Needless to say, I abandoned all attempts at light hearted repartee and ploughed on through the material. Halfway through, I noticed that I had abandoned the podium and my hands were gesturing a bit too hard and my arms were occasionally flapping. I think my message was looking for other ways to get  out in its raw from. Quite tragic but beyond my control. About 3/4 of the way through I got bored, so I started speeding up my speech to annoy the translator. At one stage I was rabbiting on really quickly about key customer life event triggers and how to recognise them and how to operationalise them, while thinking to myself "Simultaneous that, yer cunt.".

That's not my only experience of simultaneous translation though. No, no, no. 

Edwina provides simultaneous translation for me - in English - on a daily basis. 

For some reason, she feels that by repeating things I say she is helping people understand it. Sometimes it's condescending to the locals when it's staccato. Sometimes confusing. But mostly it's just disruptive, superfluous filler. This from a document review last night with our contractors:

Me: "Could you just add a table in that section which gives a simple breakdown of what you are providing."
My echo: "You need to add a table in that section there. Just a breakdown of everything.

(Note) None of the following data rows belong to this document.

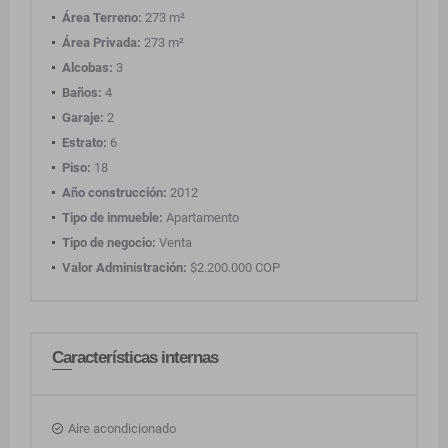
Área Terreno:
273 m²
Área Privada:
273 m²
Alcobas:
3
Baños:
4
Garaje:
2
Estrato:
6
Piso:
18
Año construcción:
2012
Tipo de inmueble:
Apartamento
Tipo de negocio:
Venta
Valor Administración:
$2.200.000 COP
Características internas
Aire acondicionado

Me: "I don't understand this bit. I think I know what you're saying but the client may not understand. Could you please reword it?"
My echo: "This needs to be reworded so that the client understands it. Can you see the sentence there that begins with--"

Me: "Yes Edwina - they know which sentence. They're already marking it up on their page.
My echo: "So that sentence that you're marking up - yes that one. That needs to be reworded to make sure the client under--"

Me: "Let's have only one voice saying the same thing, OK?"